The Ostrich has no fingers left. They have been removed during torture and now there is no stone left to hold up the sky. Part of his head is caved in. His feet, in an unwitting reversal, or perhaps not, are blackened and swollen by fire. There is an incision in his side. His eyelids are sewn shut. With a great effort, and a concomitant blinding of himself to the facts, Rehberg hooks his hands beneath the armpits of this stinking corpse and lifts it up and out of the coffin. The coffin topples from its stand as he staggers backwards, across the room, under the weight of this corpse, as in a love embrace. Then the corpse lets go. It lets go of all the liquid inside it, and it empties itself on the floor, all over Rehberg’s clothes, all over his feet and his arms, soaking into his green khaki shirt. But he doesn’t let go, in fact he holds it faster, tighter, he puts his hand to the back of its neck, tenderly, and allows it to empty itself all down his shoulder and the back of his shirt.
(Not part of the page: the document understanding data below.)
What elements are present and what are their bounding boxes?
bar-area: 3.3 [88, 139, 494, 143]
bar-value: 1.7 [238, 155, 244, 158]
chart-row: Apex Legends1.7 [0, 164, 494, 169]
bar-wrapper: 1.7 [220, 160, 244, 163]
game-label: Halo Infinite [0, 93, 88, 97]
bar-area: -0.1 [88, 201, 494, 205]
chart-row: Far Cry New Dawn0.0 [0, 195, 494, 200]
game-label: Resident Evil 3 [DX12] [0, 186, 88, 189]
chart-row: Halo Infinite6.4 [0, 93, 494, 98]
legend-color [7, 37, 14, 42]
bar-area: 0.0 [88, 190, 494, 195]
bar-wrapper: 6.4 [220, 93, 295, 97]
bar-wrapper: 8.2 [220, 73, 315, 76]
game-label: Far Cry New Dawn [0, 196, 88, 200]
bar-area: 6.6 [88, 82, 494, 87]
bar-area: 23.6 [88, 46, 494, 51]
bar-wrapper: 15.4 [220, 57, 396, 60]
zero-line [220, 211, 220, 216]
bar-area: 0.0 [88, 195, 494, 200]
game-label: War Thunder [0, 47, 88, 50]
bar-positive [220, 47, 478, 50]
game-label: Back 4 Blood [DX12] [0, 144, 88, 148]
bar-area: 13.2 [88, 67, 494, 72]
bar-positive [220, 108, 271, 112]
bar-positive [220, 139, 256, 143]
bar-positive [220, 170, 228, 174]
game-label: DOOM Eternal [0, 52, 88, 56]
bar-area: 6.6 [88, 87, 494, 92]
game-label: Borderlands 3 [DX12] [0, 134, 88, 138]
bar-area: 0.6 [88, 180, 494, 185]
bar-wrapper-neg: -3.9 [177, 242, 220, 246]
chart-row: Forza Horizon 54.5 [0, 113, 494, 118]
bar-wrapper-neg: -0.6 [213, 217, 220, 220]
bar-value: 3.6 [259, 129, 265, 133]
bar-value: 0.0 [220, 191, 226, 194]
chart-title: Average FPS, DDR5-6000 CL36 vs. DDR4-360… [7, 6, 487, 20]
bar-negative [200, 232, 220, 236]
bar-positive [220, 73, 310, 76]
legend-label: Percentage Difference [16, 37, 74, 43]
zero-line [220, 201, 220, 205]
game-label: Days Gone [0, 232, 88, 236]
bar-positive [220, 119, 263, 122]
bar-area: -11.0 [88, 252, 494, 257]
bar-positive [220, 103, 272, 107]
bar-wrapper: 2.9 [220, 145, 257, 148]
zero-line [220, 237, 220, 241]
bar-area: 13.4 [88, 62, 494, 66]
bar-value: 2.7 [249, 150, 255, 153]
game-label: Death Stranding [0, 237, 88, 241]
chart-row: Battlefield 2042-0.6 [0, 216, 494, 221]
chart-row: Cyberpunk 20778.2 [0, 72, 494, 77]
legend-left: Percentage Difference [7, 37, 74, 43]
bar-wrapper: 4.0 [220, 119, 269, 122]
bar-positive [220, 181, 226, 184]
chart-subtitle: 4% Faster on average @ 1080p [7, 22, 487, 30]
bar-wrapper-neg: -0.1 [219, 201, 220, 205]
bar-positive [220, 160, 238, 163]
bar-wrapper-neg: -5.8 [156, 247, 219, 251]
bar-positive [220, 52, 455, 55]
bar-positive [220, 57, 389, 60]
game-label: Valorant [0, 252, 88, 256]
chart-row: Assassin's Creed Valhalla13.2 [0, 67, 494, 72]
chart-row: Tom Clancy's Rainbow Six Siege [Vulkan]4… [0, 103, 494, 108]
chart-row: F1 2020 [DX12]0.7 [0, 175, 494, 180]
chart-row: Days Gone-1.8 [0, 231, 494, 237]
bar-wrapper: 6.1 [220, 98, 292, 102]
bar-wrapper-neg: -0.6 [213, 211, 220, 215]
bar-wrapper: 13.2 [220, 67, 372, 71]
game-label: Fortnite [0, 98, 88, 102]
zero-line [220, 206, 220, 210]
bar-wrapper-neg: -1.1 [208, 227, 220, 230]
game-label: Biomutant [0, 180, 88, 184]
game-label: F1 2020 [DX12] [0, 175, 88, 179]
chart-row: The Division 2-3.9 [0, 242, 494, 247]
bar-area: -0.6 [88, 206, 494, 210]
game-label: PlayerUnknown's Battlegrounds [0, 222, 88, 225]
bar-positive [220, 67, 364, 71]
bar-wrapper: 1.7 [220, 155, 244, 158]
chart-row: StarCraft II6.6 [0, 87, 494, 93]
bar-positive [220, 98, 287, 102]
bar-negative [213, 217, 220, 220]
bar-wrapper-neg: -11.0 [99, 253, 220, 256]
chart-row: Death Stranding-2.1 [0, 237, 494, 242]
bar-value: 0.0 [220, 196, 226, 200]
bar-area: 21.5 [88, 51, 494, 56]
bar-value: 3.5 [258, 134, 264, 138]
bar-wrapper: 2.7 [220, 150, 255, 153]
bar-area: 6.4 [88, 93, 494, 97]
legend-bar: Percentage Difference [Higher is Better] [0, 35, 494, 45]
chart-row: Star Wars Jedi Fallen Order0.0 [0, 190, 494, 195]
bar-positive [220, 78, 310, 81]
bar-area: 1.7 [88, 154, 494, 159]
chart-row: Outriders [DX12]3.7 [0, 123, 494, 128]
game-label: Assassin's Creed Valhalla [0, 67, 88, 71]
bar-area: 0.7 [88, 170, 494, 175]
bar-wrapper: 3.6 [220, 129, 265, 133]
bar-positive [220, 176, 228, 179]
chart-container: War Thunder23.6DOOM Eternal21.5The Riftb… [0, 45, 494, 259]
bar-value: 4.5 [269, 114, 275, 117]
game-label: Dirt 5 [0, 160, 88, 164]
He holds it there, fast, as if he is nursing a newborn child and bringing up wind.
There is piss, and there is shit, and there is bile, and there are putrefied organs, what a smell, and there is something electric, Rehberg says, as the body becomes hollow, like a rotten gargoyle, on a basilica, something fugitive above and beyond the fact of its contents, something that is charged with life, just as horror is. He speaks to it in a soft voice, it’s okay, he says, as though it were the dead that were in need of reassurance, and why not, when the rest of us are still alive and able. It’s okay, he says, little baby. It’s alright, he says, little man.
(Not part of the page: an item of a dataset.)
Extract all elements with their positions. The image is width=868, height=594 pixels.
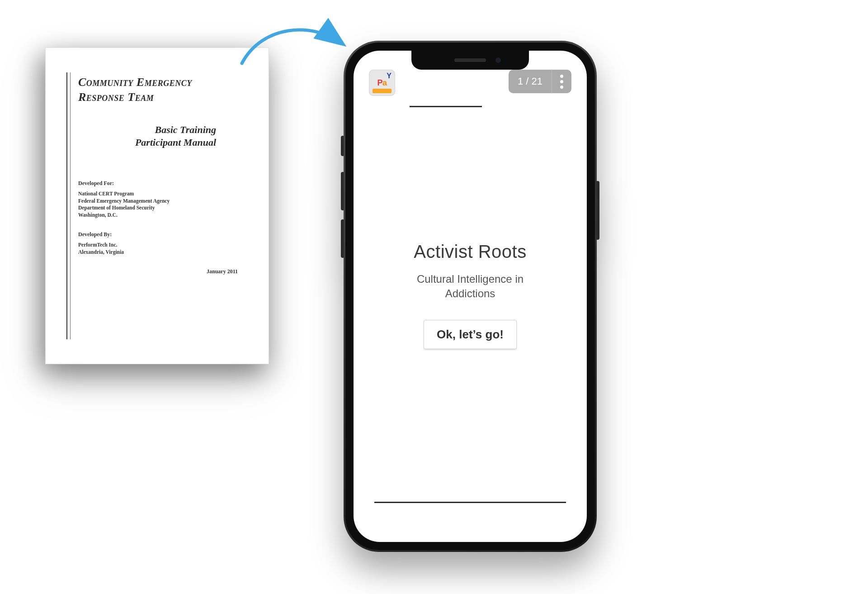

Rehberg presses on, deeper into Africa. He comes to a village that has been ravaged by a death squad. At the edge of the desert he can see the smoke from the burning huts, and as he approaches dazed animals appear to him in tragic appeal, their flesh scorched, their bones broken and protruding, their opaque eyes, in a terror of the flesh. In the village there is no one left alive. The men have been decapitated and the same strange matrix of crosses and zeros carved into their chests. The bodies of the women are mutilated and recombined in occult designs like in a painting by Picasso. The children have been burned and eaten by wildlife. This is the work of God, Rehberg says to himself, as he surveys the village with a semi-automatic over his shoulder. But where are all the heads?
In his ongoing confrontation with death he decides to stay the night. He clears out a single hut and bars the door, then he falls asleep and dreams of an endlessly deep well populated by a mass of chattering disembodied heads longing to tear the tits from the women with their no hands. Then he dreams that there is a huge spider perched upon his chest. Each of its countless eyes is a severed head, a severed head that is wailing and crying and begging for compassion and for release from this inhuman hell. But he realises that as soon as he makes a move to free them, to free these severed heads from their place as the myriad eyeballs of the black spider, the spider will lunge, and will bite him, and he will die.